## DATA SHOWN
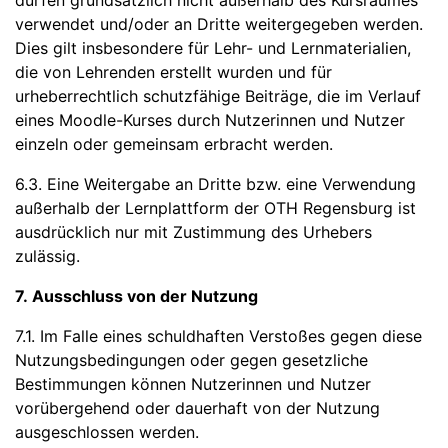
dürfen grundsätzlich nicht außerhalb des Kursraumes
verwendet und/oder an Dritte weitergegeben werden.
Dies gilt insbesondere für Lehr- und Lernmaterialien,
die von Lehrenden erstellt wurden und für
urheberrechtlich schutzfähige Beiträge, die im Verlauf
eines Moodle-Kurses durch Nutzerinnen und Nutzer
einzeln oder gemeinsam erbracht werden.
6.3. Eine Weitergabe an Dritte bzw. eine Verwendung
außerhalb der Lernplattform der OTH Regensburg ist
ausdrücklich nur mit Zustimmung des Urhebers
zulässig.
7. Ausschluss von der Nutzung
7.1. Im Falle eines schuldhaften Verstoßes gegen diese
Nutzungsbedingungen oder gegen gesetzliche
Bestimmungen können Nutzerinnen und Nutzer
vorübergehend oder dauerhaft von der Nutzung
ausgeschlossen werden.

## ASSIGNMENT
Look through the entries above, find each line containing "werden", and copy it.

## ANSWER FOR THE TASK
verwendet und/oder an Dritte weitergegeben werden.
einzeln oder gemeinsam erbracht werden.
ausgeschlossen werden.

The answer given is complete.